And Mary said:
“My soul magnifies the Lord, and my spirit has rejoiced in God my Savior.
For He has regarded the lowly state of His maidservant;
For behold, henceforth all generations will call me blessed.
For He who is mighty has done great things for me, and holy is His name.
And His mercy is on those who fear Him from generation to generation.
He has shown strength with His arm;
He has scattered the proud in the imagination of their hearts.
He has put down the mighty from their thrones, and exalted the lowly.
He has filled the hungry with good things, and the rich He has sent away empty.

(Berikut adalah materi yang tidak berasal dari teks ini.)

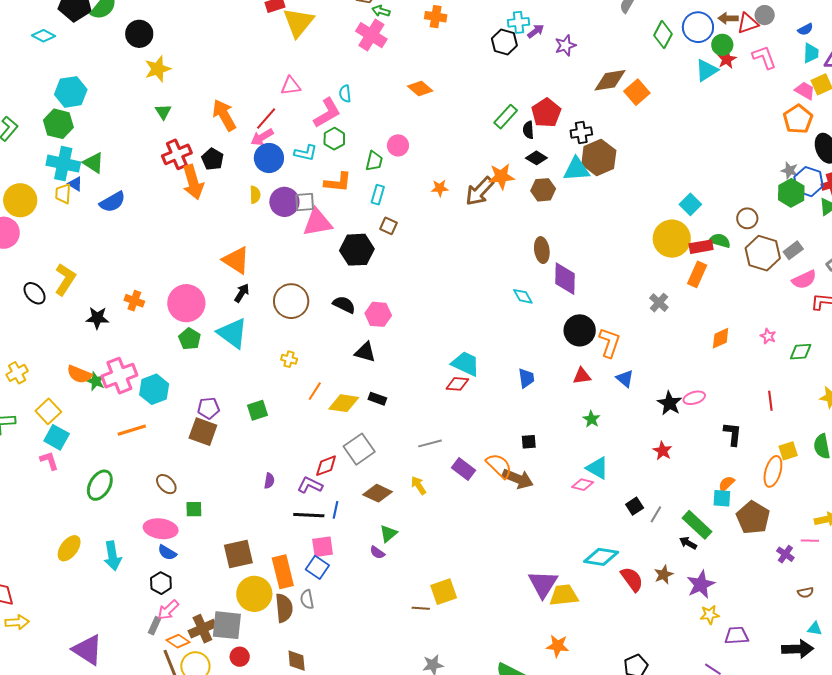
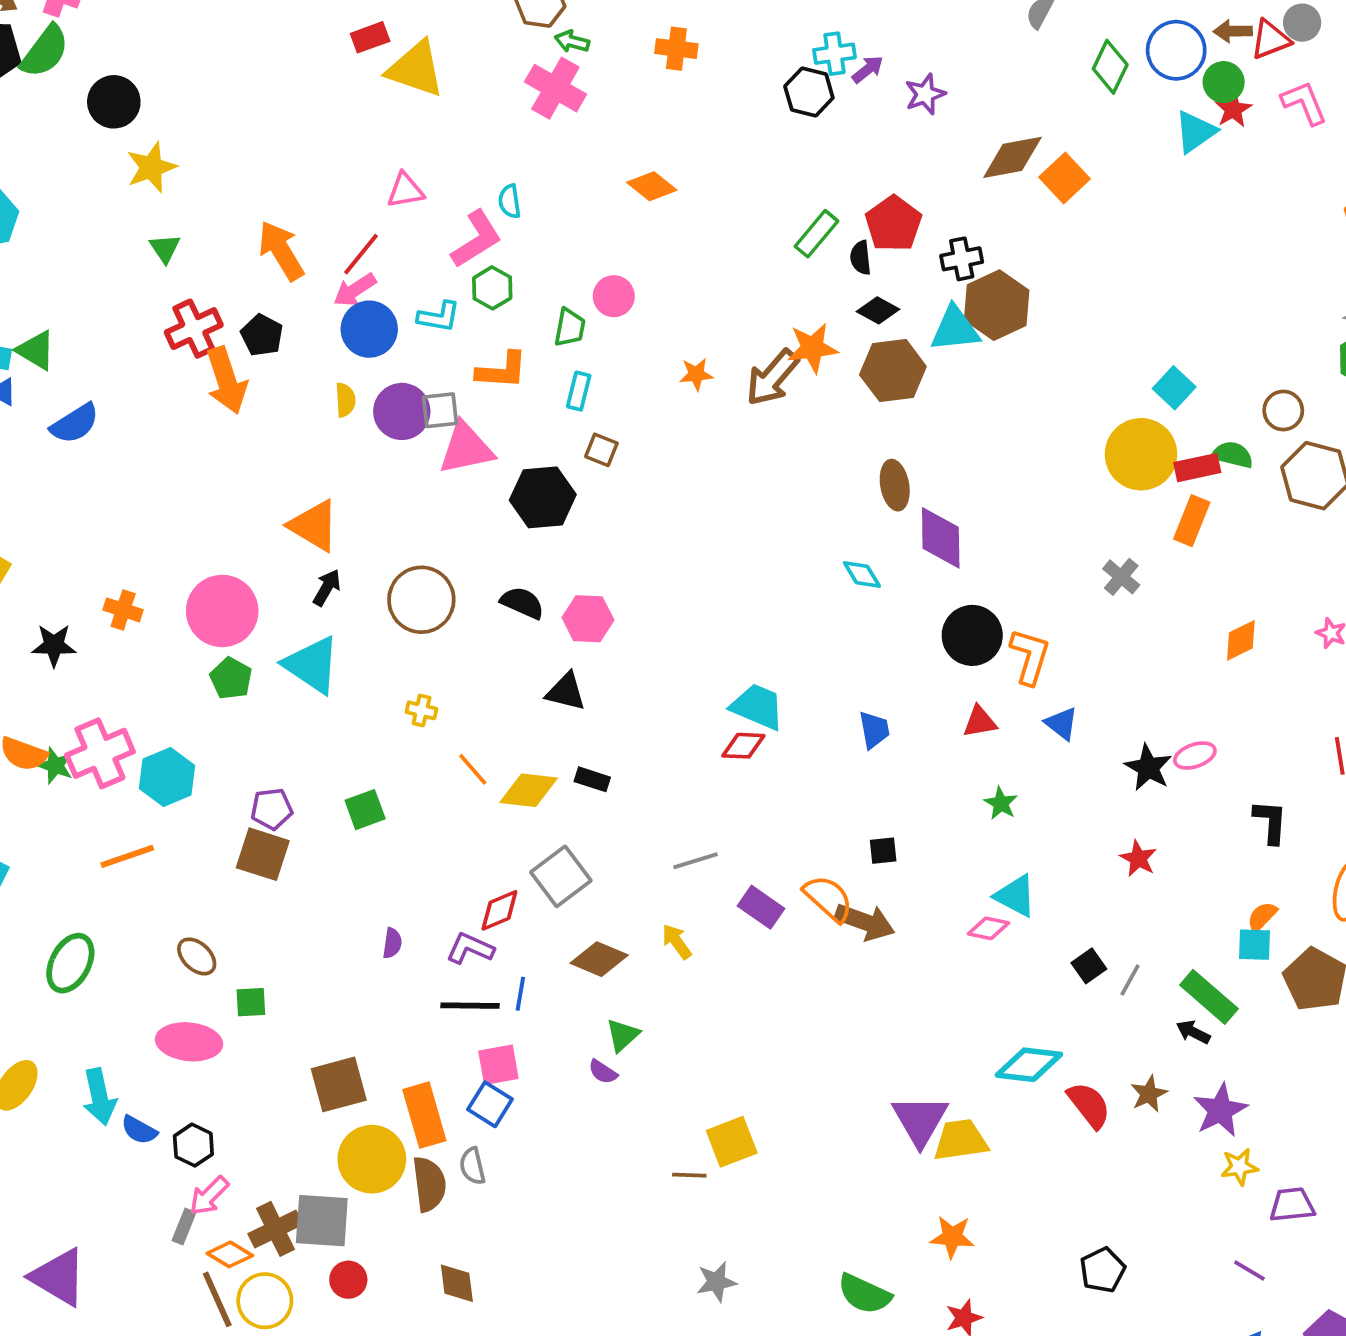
yellow triangle: (298, 22) -> (416, 69), turned -48
brown hexagon: (543, 190) -> (893, 371), size x1.4
orange line: (315, 391) -> (473, 769), turned -72
blue semicircle: (167, 553) -> (139, 1130), moved

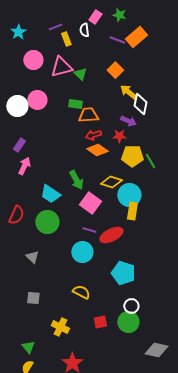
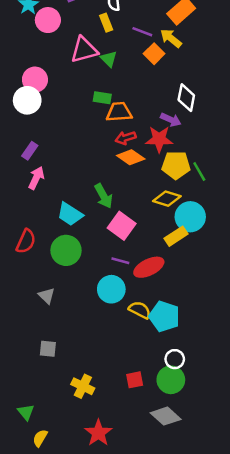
yellow rectangle: (66, 39) -> (106, 23), moved
purple line: (117, 40) -> (142, 32), moved
pink circle: (33, 60) -> (48, 20), moved
yellow arrow: (128, 92) -> (171, 38), moved
pink circle: (37, 100) -> (35, 80), moved
red star: (119, 136) -> (159, 139), size x1.5
yellow diamond: (111, 182) -> (167, 199), moved
cyan circle: (129, 195) -> (190, 217), moved
yellow rectangle: (132, 211) -> (176, 236), turned 48
yellow semicircle: (81, 292) -> (140, 310), moved
green triangle: (28, 347) -> (26, 412), moved
gray diamond: (156, 350) -> (166, 416), moved, turned 30

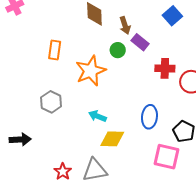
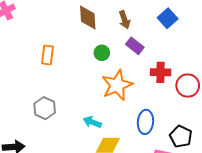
brown arrow: (125, 25) -> (124, 20), moved
green circle: (118, 50) -> (102, 53), moved
orange star: (91, 71) -> (117, 85), moved

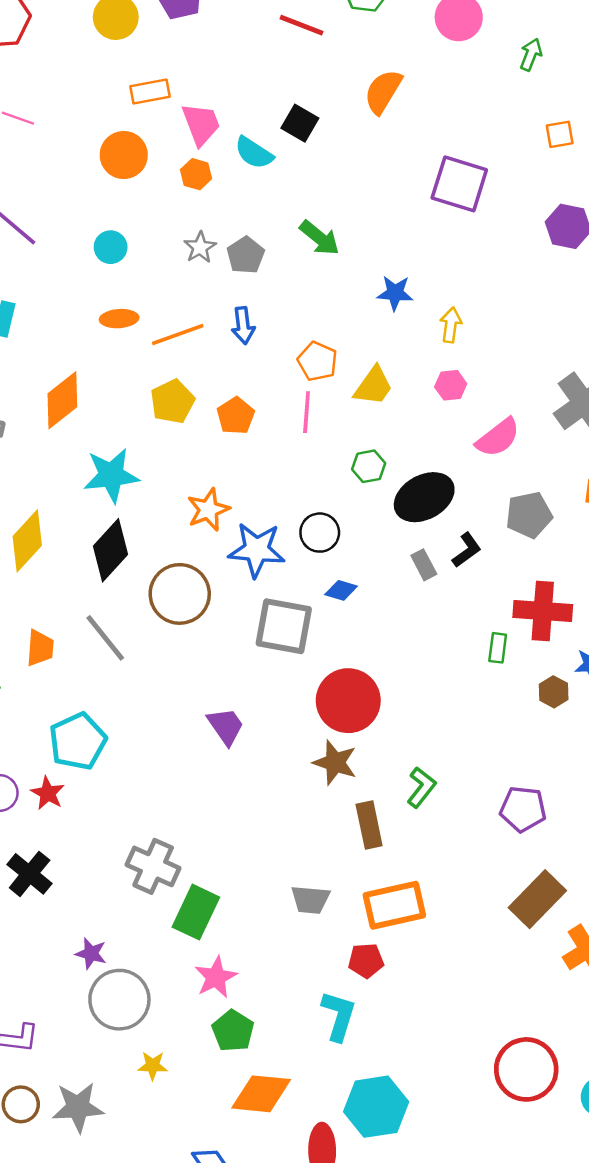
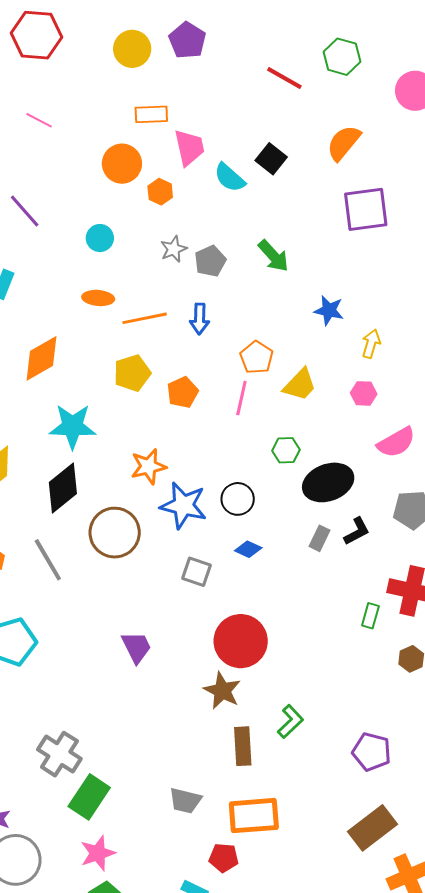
orange hexagon: (196, 174) -> (160, 192), moved
purple square: (459, 184) -> (366, 209), moved, turned -33
gray rectangle: (424, 565) -> (320, 538), turned 45
gray square: (284, 626) -> (197, 572), size x0.6

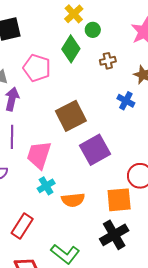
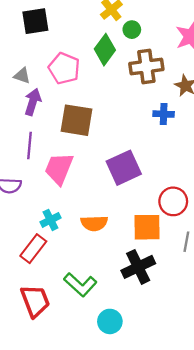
brown cross: (108, 61) -> (146, 66), size x1.8
blue cross: (126, 101) -> (164, 114), turned -30
brown square: (71, 116) -> (76, 120), moved, turned 32
cyan cross: (46, 186) -> (50, 220), moved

He has helped His servant Israel, in remembrance of His mercy,
As He spoke to our fathers, to Abraham and to his seed forever.”
(Luke 1:46-55, NKJV)
Itulah puji-pujian Maria yang menyatakan betapa jiwanya memuliakan Tuhan dan dirinya hanyalah seorang hamba yang dilayakkan Tuhan. Karena kedalaman artinya, banyak komponis menggubah karya-karya mereka dengan menggunakan ayat-ayat yang dikenal sebagai “The Song of Mary” ini, salah satunya yaitu J. S. Bach, yang menuangkannya dengan luar biasa dalam karyanya “Magnificat”.
Pesan inilah yang disampaikan melalui konser “Magnificat in D” karya J. S. Bach yang diadakan pada tanggal 25 Agustus 2007 yang lalu di Graha Gepembri, Jakarta. “Magnificat in D” karya J. S. Bach ini ditampilkan oleh paduan suara Jakarta Oratorio Society (JOS) dan Reformed Oratorio Society (ROS), Renata Lim (soprano 1), Eunice Tong (soprano 1), Elsa Pardosi (soprano 2), Anna Koor (alto), Peter Chung (tenor), dan Chen Yung Chen (tenor), dengan Pdt. Dr. Stephen Tong sebagai conductor, dan diiringi oleh Eliata Chamber Orchestra.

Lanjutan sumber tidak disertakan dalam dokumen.